Dip/stick
Today’s photo is a self-portrait because I couldn’t leave the house in what I was wearing. Would you take me seriously if you bumped into me around the office wearing this?
If I’d only had a coral Margaret Howell blouse, some drawstring moleskin trousers and perhaps a tiny pair of hips, I’d be looking chic today. Oh, and a pair of clear-rimmed specs. But these garms are the closest I could get and, as you can see, tracksuit bottoms (Fat Face 1999 – not really Best Dressed material) an orange top, cropped Primark shirt and fancy-dress glasses do not a professional lady make. I changed into black h-h-h-harem pants and swapped the shirt for my beloved Farhi by Nicole Farhi covering-up mannish shirt thing so I looked less like I’d soiled myself, added a big scarf to make it look like I had some kind of intention for my appearance and headed off to the bus stop flowingly. I do look like a psychodrama workshop facilitator today but that’s probably better than looking like a plain old psychodrama. Today I’d like to add an extra dimension to my snap by providing the soundtrack that was going on in my head as I looked in the mirror. For those who have spotify: http://open.spotify.com/track/1Vchex0xowRj9k59RLvRfo.

Step out

Stay in
Dinner last night, on the other hand, was a steaming success. It was Hugh’s Muhamarra recipe, a very tasty affair involving walnuts, bread, olive oil, baked red peppers, chilli flakes, lime juice and caramelised onion chutney because I couldn’t find any pomegranate molasses. Once I was on Guardian Soulmates – why not, since I outsource every other decision in my life to the Guardian, let it choose me a lover as well? I met this guy and Jesus Christ was he a bore. He was even more smug than me. He was sick with the nation because it promoted cultural low-browism by celebrating Harry Potter. I unfortunately hit upon the subject of his difficult relationship with his father within ten minutes of meeting him – purely accidental – and the tense diatribe that followed was a terrifying to behold, and highly awkward to react to over a conversational pint of Strongbow.

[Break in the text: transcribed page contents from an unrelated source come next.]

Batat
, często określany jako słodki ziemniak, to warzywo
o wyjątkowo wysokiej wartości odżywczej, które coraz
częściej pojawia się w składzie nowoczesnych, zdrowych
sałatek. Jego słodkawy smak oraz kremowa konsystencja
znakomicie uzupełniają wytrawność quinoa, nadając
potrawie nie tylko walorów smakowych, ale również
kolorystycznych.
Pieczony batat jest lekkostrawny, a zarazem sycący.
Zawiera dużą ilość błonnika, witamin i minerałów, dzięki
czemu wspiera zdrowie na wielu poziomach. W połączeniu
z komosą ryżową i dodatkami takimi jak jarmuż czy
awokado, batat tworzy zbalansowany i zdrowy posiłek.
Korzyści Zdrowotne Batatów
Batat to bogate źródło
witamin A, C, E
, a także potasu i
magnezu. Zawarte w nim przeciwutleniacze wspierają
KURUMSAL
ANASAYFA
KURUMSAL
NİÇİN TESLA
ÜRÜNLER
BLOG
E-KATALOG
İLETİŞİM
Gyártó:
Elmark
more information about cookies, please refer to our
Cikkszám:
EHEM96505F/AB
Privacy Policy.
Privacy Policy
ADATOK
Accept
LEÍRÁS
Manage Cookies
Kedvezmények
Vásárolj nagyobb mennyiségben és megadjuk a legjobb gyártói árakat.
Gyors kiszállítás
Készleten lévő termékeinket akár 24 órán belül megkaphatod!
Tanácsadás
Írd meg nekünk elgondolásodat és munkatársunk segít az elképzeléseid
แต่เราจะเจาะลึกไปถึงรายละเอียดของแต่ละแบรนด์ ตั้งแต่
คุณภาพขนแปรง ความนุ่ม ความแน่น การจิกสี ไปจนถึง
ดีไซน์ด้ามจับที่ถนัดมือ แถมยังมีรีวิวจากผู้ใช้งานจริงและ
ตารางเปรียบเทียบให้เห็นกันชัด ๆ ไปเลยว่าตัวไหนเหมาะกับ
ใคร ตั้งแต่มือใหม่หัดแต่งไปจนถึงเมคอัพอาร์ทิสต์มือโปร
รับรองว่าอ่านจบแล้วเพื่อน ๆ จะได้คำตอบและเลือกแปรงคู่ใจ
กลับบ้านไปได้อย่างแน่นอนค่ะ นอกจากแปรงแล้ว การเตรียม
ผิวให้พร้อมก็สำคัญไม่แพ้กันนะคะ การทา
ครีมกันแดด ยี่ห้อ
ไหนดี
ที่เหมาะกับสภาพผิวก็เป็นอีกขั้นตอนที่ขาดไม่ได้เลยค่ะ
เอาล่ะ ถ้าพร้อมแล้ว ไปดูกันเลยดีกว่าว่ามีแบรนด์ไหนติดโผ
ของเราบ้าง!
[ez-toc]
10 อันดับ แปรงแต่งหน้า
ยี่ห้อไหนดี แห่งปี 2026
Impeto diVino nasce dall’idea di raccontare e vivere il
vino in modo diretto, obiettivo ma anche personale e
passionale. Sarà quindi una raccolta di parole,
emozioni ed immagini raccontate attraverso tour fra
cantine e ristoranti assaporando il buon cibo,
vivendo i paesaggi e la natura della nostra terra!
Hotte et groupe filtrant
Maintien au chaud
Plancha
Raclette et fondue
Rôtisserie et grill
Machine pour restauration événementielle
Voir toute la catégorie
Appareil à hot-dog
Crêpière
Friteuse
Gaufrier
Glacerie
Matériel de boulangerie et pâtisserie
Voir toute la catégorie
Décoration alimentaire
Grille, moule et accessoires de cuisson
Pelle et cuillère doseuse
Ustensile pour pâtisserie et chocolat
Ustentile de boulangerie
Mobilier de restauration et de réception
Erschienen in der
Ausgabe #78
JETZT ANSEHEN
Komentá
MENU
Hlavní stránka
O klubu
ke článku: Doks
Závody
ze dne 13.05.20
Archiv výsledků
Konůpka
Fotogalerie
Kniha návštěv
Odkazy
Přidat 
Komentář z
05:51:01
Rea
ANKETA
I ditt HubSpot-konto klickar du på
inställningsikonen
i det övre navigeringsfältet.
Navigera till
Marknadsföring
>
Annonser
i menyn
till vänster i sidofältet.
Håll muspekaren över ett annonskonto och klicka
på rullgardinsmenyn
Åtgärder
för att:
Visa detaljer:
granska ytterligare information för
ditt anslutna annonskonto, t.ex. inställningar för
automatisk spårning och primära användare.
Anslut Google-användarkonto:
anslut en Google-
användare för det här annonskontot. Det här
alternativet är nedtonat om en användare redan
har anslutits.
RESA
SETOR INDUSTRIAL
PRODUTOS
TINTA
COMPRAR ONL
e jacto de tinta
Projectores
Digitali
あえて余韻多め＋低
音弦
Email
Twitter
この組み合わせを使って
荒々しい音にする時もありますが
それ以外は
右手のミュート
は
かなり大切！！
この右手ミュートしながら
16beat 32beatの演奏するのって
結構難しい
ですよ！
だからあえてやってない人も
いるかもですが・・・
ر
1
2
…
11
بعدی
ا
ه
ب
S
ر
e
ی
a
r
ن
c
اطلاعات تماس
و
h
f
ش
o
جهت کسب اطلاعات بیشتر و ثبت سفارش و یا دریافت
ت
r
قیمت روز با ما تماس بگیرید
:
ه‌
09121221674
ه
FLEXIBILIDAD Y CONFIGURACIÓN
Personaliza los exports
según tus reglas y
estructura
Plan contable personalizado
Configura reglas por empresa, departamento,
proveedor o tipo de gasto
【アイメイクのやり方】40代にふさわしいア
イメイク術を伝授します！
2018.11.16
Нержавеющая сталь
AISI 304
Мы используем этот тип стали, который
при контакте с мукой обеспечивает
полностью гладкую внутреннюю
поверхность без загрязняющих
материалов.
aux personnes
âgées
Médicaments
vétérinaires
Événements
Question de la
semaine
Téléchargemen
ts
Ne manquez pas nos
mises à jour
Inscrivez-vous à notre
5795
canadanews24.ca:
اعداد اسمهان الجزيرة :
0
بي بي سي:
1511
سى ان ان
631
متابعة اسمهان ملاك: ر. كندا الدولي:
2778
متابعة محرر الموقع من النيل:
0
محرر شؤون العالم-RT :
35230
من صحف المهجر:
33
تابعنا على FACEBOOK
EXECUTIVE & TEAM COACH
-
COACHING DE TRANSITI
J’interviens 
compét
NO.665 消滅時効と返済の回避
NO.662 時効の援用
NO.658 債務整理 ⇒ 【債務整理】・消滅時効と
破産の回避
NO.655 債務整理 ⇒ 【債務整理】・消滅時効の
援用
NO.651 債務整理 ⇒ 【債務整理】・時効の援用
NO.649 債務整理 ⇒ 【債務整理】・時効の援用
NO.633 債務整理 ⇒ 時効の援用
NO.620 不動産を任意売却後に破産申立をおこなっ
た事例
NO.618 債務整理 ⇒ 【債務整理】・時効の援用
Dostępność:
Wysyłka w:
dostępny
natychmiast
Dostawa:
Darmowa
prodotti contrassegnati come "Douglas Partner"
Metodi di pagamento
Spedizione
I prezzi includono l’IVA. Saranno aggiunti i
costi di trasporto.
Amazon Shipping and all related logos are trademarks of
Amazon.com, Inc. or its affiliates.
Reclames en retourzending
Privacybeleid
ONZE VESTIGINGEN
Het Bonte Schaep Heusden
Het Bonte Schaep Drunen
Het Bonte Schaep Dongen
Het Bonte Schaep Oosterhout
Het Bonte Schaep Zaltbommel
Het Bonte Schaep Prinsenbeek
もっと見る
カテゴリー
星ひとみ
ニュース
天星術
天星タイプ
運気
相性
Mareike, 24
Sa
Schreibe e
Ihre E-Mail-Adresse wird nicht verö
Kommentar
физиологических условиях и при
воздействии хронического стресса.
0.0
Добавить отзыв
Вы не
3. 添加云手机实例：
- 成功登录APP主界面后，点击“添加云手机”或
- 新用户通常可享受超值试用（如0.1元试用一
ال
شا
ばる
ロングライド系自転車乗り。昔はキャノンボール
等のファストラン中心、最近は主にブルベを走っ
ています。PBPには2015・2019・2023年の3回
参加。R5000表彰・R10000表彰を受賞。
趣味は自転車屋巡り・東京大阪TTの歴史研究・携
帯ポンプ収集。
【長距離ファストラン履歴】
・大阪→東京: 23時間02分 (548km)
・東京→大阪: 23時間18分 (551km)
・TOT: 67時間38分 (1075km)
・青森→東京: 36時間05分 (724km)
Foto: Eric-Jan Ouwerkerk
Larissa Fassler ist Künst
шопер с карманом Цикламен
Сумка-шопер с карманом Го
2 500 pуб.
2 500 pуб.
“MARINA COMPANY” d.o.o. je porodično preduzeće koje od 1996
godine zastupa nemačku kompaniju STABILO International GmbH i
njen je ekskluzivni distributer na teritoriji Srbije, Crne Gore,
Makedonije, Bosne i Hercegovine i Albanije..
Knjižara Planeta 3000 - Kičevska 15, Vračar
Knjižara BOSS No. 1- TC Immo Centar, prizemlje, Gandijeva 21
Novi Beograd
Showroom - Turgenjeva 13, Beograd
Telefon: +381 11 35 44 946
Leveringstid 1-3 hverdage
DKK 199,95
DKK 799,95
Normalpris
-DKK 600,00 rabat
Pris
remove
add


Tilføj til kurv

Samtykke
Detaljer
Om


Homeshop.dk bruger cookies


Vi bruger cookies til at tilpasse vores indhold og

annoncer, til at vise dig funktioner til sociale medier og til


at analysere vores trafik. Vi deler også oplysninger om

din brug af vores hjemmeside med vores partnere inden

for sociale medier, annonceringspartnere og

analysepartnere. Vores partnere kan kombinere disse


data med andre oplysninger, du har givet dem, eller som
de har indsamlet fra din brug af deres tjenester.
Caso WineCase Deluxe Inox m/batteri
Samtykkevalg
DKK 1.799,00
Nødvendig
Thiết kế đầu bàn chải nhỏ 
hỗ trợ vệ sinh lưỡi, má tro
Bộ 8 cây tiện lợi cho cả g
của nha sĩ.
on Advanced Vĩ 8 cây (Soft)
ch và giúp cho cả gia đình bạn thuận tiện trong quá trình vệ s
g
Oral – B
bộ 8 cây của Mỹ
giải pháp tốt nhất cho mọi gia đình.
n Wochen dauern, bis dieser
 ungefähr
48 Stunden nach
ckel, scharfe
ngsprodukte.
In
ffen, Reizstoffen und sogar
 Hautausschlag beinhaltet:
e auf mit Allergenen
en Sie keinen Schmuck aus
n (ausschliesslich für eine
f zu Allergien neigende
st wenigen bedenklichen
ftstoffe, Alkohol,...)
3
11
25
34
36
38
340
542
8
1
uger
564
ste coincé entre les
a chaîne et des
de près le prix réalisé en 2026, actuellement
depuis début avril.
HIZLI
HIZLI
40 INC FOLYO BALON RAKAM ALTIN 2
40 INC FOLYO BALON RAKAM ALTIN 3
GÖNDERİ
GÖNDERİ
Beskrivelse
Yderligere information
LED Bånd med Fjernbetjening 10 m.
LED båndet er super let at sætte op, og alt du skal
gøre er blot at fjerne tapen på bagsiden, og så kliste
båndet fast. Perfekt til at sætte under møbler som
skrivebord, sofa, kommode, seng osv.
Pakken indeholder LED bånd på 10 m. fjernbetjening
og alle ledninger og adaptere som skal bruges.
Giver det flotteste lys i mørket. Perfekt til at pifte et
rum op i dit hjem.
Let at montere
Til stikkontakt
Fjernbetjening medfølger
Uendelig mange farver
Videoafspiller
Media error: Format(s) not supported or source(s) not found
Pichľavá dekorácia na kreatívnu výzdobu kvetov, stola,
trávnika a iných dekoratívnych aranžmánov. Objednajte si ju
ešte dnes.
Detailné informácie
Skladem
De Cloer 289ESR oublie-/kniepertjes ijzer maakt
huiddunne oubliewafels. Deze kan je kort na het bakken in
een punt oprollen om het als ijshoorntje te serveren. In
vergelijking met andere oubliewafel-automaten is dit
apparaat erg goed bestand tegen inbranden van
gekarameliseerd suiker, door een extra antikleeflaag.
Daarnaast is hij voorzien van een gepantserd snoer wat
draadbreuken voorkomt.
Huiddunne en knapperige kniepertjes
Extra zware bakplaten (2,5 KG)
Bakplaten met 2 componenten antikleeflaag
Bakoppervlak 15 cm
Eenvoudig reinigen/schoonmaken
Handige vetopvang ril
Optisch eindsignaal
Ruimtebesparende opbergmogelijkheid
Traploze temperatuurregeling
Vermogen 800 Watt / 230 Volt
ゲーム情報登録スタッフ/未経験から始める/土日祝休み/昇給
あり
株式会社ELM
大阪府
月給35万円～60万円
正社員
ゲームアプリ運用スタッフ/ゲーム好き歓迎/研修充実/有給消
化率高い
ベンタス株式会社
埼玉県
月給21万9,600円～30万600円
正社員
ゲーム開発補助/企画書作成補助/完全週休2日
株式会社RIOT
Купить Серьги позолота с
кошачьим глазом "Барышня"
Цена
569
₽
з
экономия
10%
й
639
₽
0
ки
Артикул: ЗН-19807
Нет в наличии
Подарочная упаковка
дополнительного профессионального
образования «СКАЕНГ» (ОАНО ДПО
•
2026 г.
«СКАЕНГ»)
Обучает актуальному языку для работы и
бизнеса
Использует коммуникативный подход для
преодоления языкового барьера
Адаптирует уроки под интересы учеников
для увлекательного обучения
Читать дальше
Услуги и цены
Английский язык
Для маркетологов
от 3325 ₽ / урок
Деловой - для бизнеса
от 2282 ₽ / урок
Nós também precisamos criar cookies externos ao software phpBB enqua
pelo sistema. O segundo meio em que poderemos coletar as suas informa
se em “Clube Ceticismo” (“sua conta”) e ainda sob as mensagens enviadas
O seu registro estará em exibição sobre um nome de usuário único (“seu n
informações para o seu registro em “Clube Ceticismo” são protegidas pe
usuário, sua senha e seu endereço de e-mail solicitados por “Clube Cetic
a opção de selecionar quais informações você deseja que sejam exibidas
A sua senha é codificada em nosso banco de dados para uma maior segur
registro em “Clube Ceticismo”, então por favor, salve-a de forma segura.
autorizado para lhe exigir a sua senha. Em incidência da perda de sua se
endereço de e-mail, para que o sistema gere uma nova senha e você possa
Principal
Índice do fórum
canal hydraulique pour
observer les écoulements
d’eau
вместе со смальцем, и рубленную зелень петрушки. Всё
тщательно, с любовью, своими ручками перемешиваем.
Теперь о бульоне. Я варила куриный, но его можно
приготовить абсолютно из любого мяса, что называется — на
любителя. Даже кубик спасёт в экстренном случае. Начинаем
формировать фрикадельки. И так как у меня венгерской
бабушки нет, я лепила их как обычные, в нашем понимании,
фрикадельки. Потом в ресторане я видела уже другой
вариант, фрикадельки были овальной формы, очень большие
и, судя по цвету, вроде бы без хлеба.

Anyway I went home after a while and shortly afterwards decided to choose my own menfolk. But the point of this story is that he harped on at great length about how amazing pomegranate molasses is, and how you can use it to add depth to any flavour, and how you can get it any Turkish shop. But I was in Sainsbury’s in my tracksuit (because I’m now running everywhere in order to maintain this experiment without growing out of the last remaining giantsize harem pants) and I couldn’t find any, so I just bought some Taste the Difference chutney instead. It’s a bit soapy to be honest. ANYWAY, the dip is stunningly delicious. You must make it. If you can’t be bothered to do the bits involving the peppers, the paste made with all the other ingredients is delicious in itself. Walnutty oily rich wonder with bread dipped in. I ate plenty of it before I added the peppers. Hugh told me to add the rest of the ingredients after the peppers but I rebelliously ignored him. I was wating for the peppers to cook so I thought I may as well get the rest ready.
Also I used my hand blender! If you’ve been reading from the start you’ll know this is a great thing as it marks my triumph over the emotional scars I earned during an egg white incident.
Here are the photies:

Muhamarra

Muhm-muhm-ahhh
I know it looks kind of like a feline production here but that’s just any ungarnished dip for you isn’t it? I added extra chilli flakes, chutney and cumin so it’s got quite a kick. It’s making me mildly perspire as I eat the remains for lunch while typing this.
Conclusions:
- I’m taking a long moment to appreciate the fact that I changed out of that heinous outfit before coming to work.
- I strongly recommend trying the dip.
- Peeling red peppers is pretty tricky even after doing the oven/plastic bag trick but the dip doesn’t appear to have suffered by having skins in it.